Kann es sein daß sda3  die swap bzw tmp enthält? und vmware den platz nutzt um den gastkrams zu swappen ..

----------

## musv

 *pieter_parker wrote:*   

> das scheint vmware zu sein was da soviel rumschreibt auf sda, meine vmware maschienen liegen aber alle auf einer anderen festplatte. warum schreibt vmware da so extrem viel rum? grob ueberschlagen muessen das an die 100 bis 400 mb in der minute sein

 

Schuß ins Blaue:

Eventuell hast du 'n Windows im VMWare laufen.

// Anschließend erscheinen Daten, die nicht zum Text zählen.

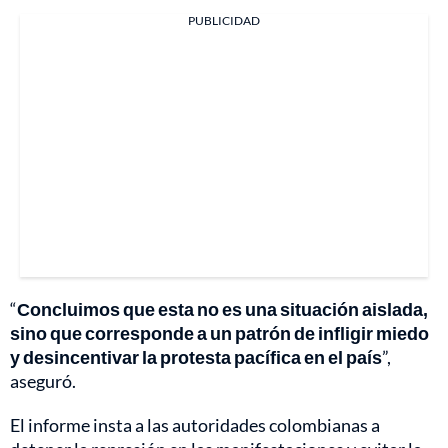
PUBLICIDAD
“
Concluimos que esta no es una situación aislada,
sino que corresponde a un patrón de infligir miedo
y desincentivar la protesta pacífica en el país
”,
aseguró.
El informe insta a las autoridades colombianas a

Und Windows scheint genau wie KDE zu jedem Zeitpunkt 'n Sync zu machen, damit geöffnete Dokumente nach Abstürzen wieder hergestellt werden können. 

Warum komm ich darauf?

Ich hatte mal mein Homelaufwerk unter Reiser4 laufen. Reiser4 ist ein atomares Dateisystem. Das führt dazu, daß die Festplatte unter Reiser4 bei KDE, Vmware (mit Windows als Gastsystem) und diversen P2P-Programmen ständig unter Vollast am Rödeln ist. Der Rechner war dann kaum noch benutzbar. 

Wie kann man das abstellen?

Unter VMWare gibt's irgendwo die Option "Festplattenzugriffe durch Cachenutzung verringern" (oder so ähnlich, sitzt grad an 'ner Windowskiste). Da kannst du die Cachegröße einstellen. Damit ist VMWare zumindest bei mir wieder benutzbar geworden. Bei KDE kannst du das Verzeichnis ~/.kde/share der jeweiligen Benutzer in ein tmpfs packen.

----------